* Task description: Copy every entry as is. Leave images out.

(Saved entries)
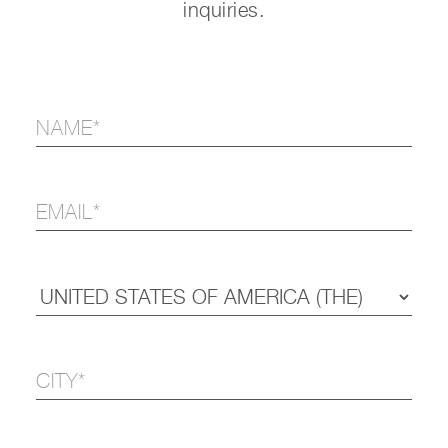
inquiries.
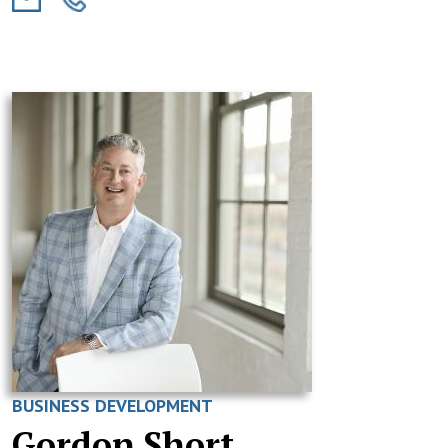
BUSINESS DEVELOPMENT
Gordon Short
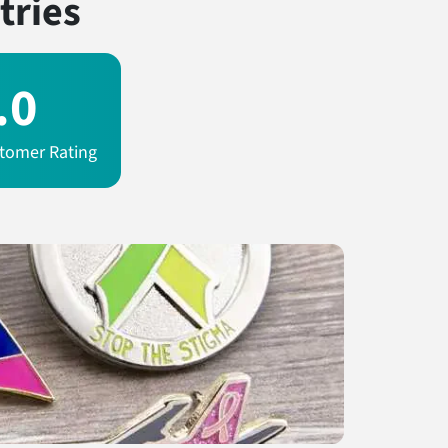
tries
.0
tomer Rating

* Solution for this problem:
inquiries.
BUSINESS DEVELOPMENT
Gordon Short
tries
.0
tomer Rating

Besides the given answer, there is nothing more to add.